(Dataset entries)

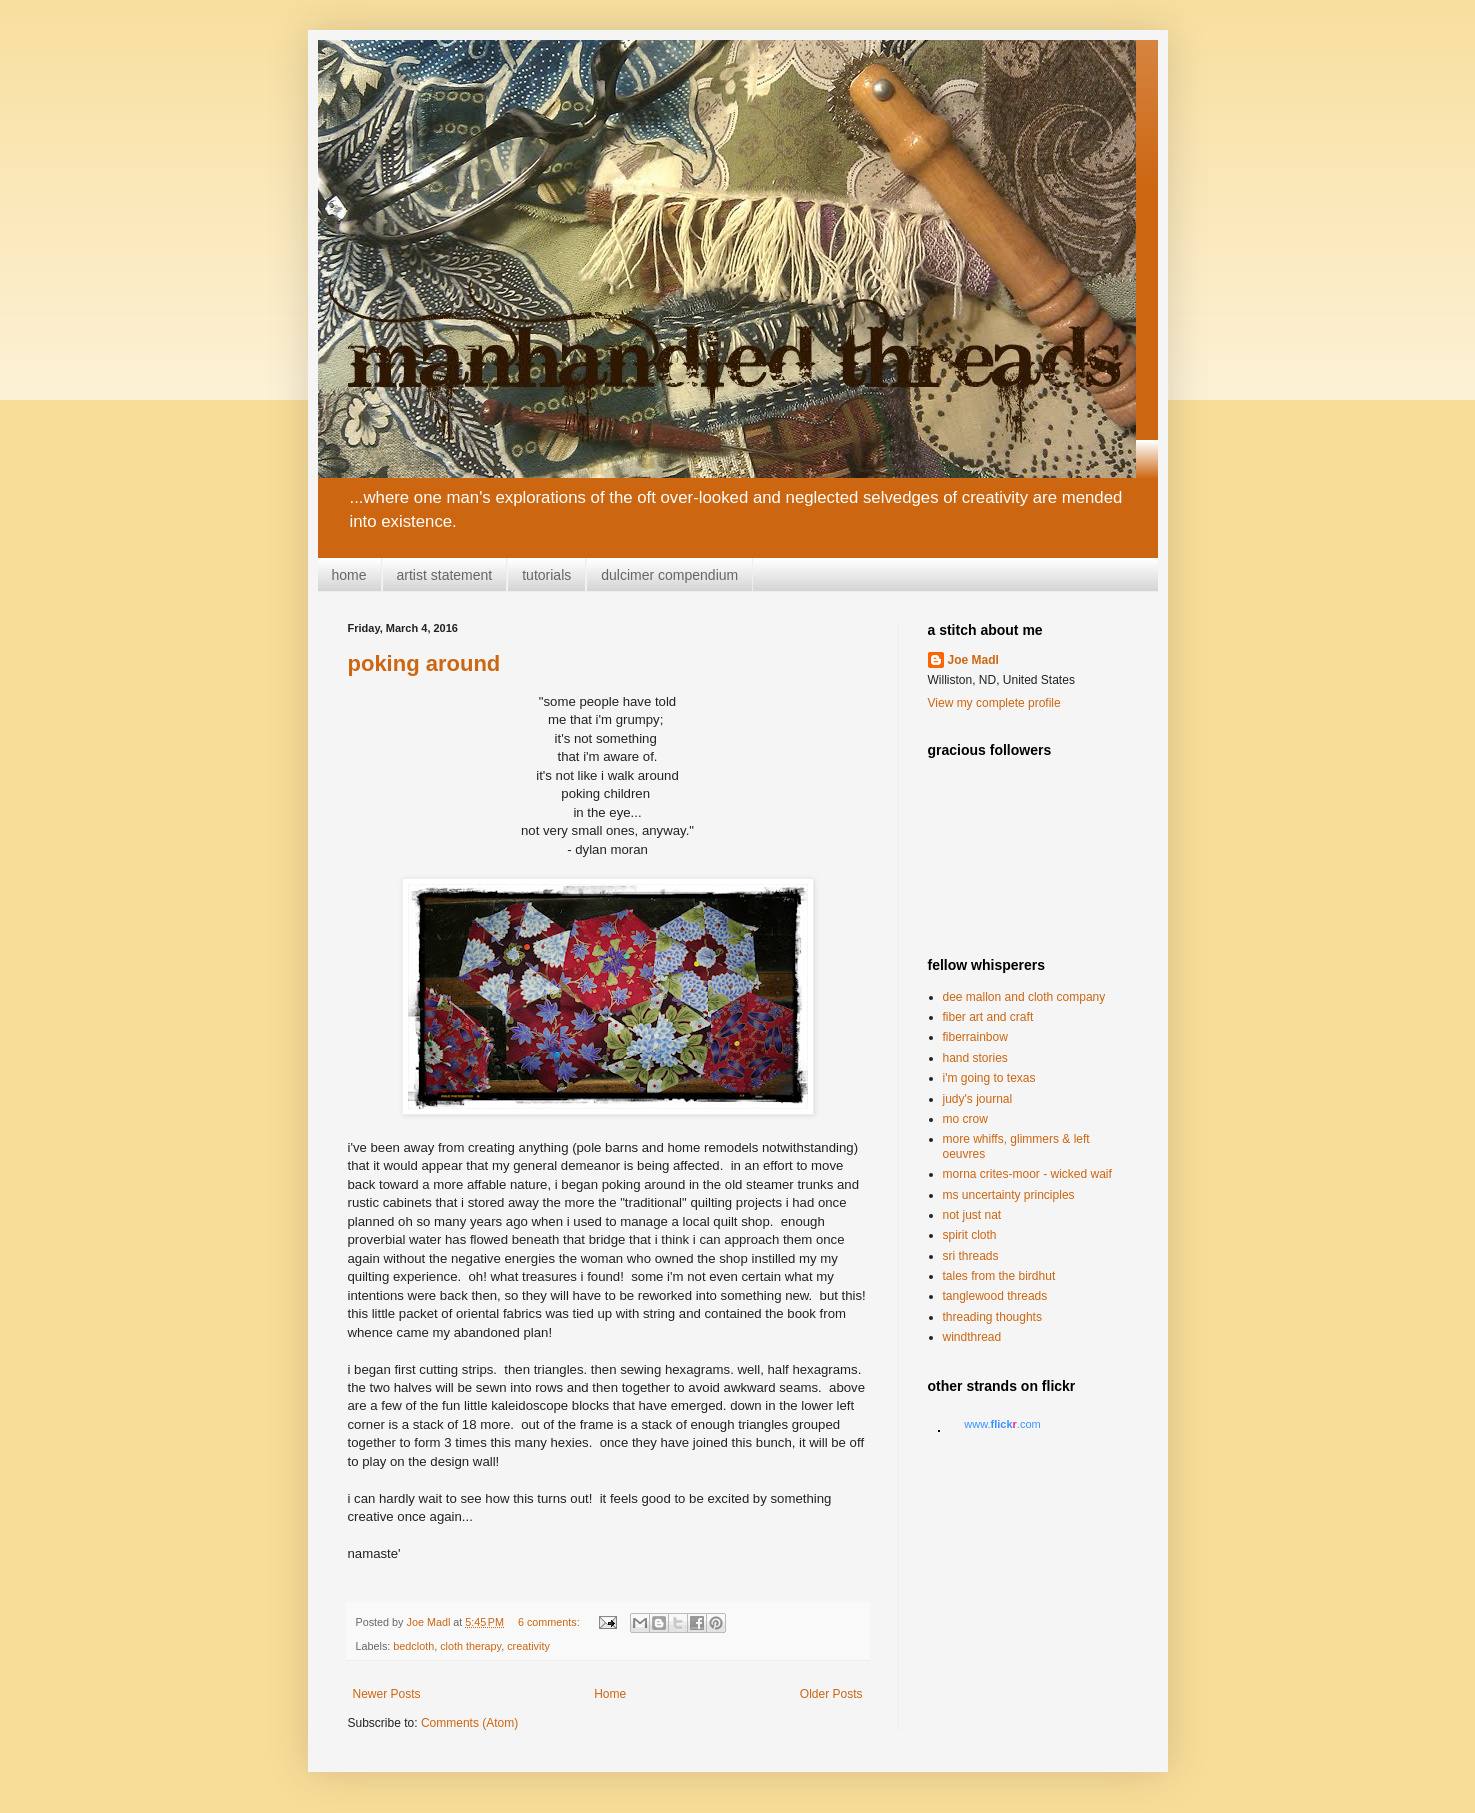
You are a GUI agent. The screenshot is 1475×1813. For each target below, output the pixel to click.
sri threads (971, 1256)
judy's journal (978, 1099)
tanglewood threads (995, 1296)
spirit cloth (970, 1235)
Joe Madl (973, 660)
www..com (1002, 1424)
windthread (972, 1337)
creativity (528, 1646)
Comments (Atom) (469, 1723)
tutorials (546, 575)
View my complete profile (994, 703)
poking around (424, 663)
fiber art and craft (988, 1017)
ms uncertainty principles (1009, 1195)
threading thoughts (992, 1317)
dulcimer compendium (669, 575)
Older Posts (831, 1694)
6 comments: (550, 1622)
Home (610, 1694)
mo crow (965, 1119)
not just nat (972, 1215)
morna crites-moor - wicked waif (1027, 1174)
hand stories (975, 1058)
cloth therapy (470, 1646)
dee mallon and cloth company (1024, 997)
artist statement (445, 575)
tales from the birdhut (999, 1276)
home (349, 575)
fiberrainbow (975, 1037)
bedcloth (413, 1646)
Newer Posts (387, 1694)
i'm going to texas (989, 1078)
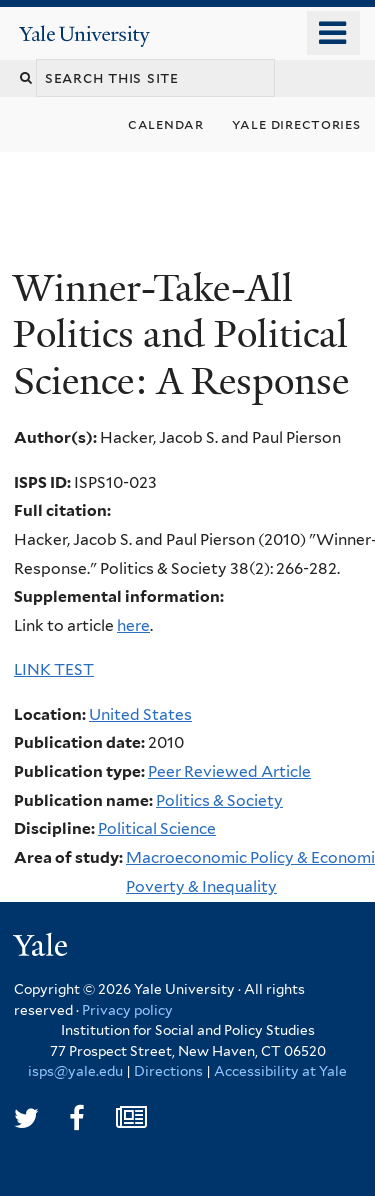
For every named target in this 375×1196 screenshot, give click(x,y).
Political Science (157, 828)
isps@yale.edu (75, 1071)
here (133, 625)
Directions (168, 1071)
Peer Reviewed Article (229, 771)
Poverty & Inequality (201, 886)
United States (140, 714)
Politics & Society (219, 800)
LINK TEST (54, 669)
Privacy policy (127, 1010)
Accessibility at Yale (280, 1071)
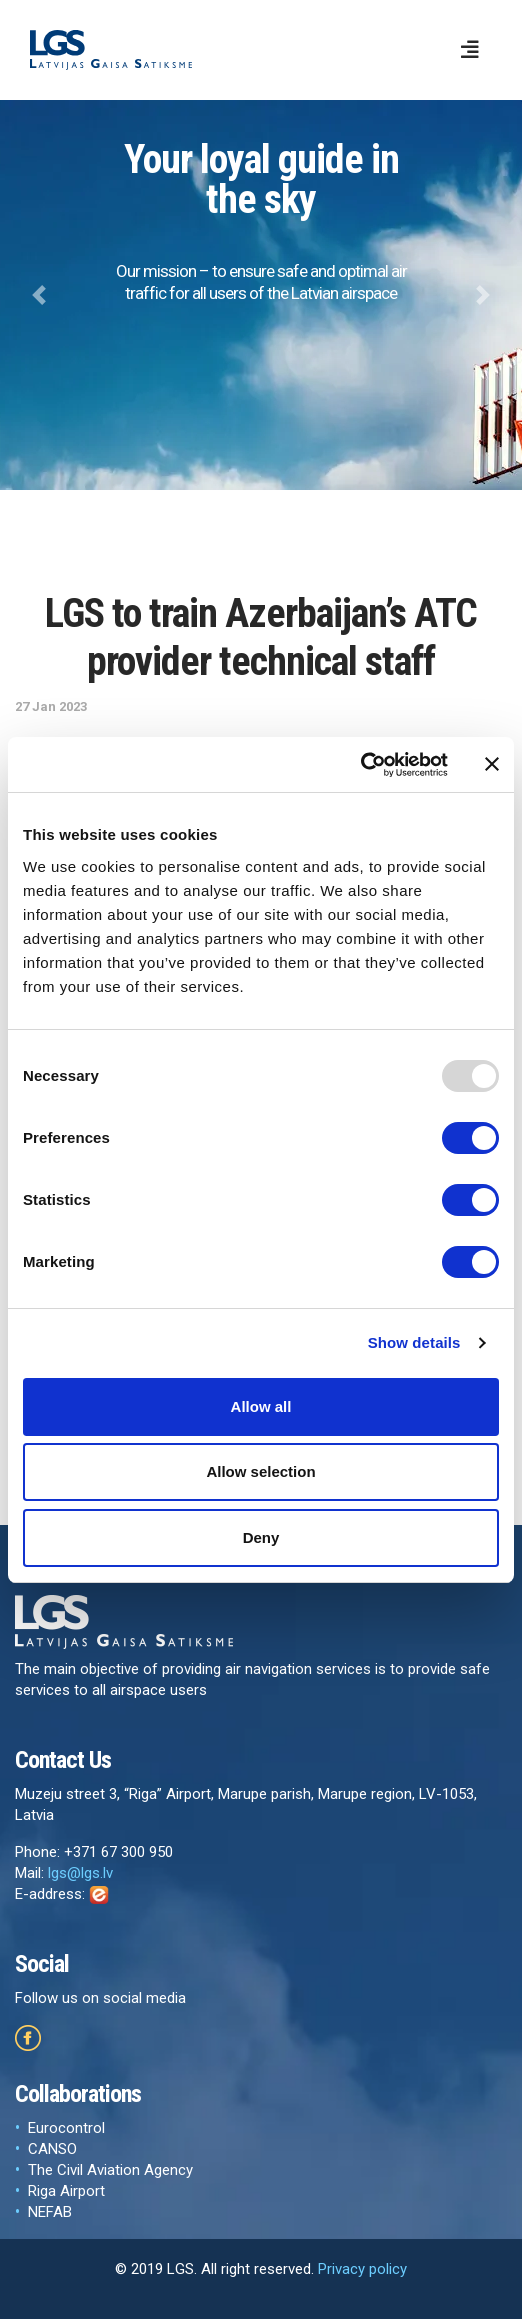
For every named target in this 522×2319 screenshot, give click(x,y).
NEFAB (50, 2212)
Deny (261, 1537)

(YOUR INSTRUCTIONS)
Transcribe all the entries precisely. Do not include any picture.

(EXERCISE RESULT)
You are a GUI agent. The screenshot is 1475×1813. For each target below, output the pixel to click.
sri threads (971, 1256)
judy's journal (978, 1099)
tanglewood threads (995, 1296)
spirit cloth (970, 1235)
Joe Madl (973, 660)
www..com (1002, 1424)
windthread (972, 1337)
creativity (528, 1646)
Comments (Atom) (469, 1723)
tutorials (546, 575)
View my complete profile (994, 703)
poking around (424, 663)
fiber art and craft (988, 1017)
ms uncertainty principles (1009, 1195)
threading thoughts (992, 1317)
dulcimer compendium (669, 575)
Older Posts (831, 1694)
6 comments: (550, 1622)
Home (610, 1694)
mo crow (965, 1119)
not just nat (972, 1215)
morna crites-moor - wicked waif (1027, 1174)
hand stories (975, 1058)
cloth therapy (470, 1646)
dee mallon and cloth company (1024, 997)
artist statement (445, 575)
tales from the birdhut (999, 1276)
home (349, 575)
fiberrainbow (975, 1037)
bedcloth (413, 1646)
Newer Posts (387, 1694)
i'm going to texas (989, 1078)
For every named target in this 375×1196 screenshot, give click(x,y).
Political Science (157, 828)
isps@yale.edu (75, 1071)
here (133, 625)
Directions (168, 1071)
Peer Reviewed Article (229, 771)
Poverty & Inequality (201, 886)
United States (140, 714)
Politics & Society (219, 800)
LINK TEST (54, 669)
Privacy policy (127, 1010)
Accessibility at Yale (280, 1071)
For every named target in this 522×2319 screenshot, give click(x,y).
NEFAB (50, 2212)
Deny (261, 1537)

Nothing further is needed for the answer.